The officers and crew of the guided missile destroyer USS Russell (DDG 59) remembered the life of Dr. Barry Friedman, a World War II veteran, author and special friend of the crew during a special memorial service held on board the ship, March 9.
Receiving a commission in the Navy Reserve in June 1941, Friedman was called to active duty as the medical officer aboard USS Russell (DD 414) in the Pacific Theater during World War II and kept close ties with the Navy until his passing.
During his service on board DD 414 during World War II, Friedman saw action during campaigns in the Aleutian Islands, the Gilbert and Marshall Island invasions, New Guinea, Leyte and Lingayen Gulf actions in the Philippines and Okinawa.
After leaving the Navy, Friedman practiced medicine as an orthopedic surgeon for more than 40 years and authored 12 books. His most recently published book “Survivor” chronicles his experiences as the medical officer on board DD 414 during World War II.

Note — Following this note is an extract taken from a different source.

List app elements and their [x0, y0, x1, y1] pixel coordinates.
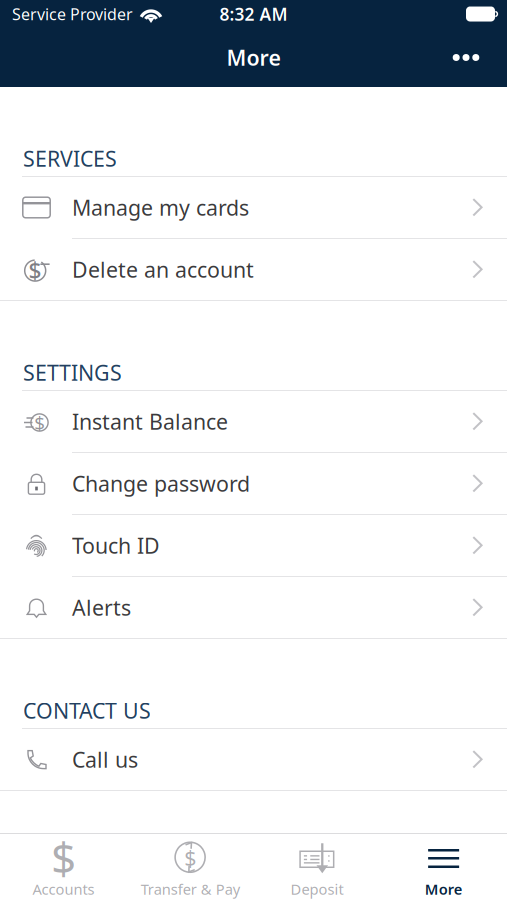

During the eulogy, Friedman’s children expressed what they described as their father’s proudest moments while serving aboard DD 414. Coming to the aid of Sailors in need after the sinking of USS Lexington (CV 2) and USS Yorktown, as well as many other ships, the crew of DD 414 would save more the lives of more than 1,200 Sailors during the war.
Friedman’s ties to the crew of the current USS Russell began when the ship arrived in San Diego Jan. 9, 2013 after having been previously homeported at Joint Base Pearl Harbor-Hickam in Hawaii.
“It’s a privilege to be able to honor a man as special as Dr. Friedman,” said Cmdr. James Harney, Russell’s commanding officer. “When we learned of his passing, we started working immediately to put together a memorial to honor such a great man, who gave so much to the world, and who chose to spend his later years becoming part of our family.”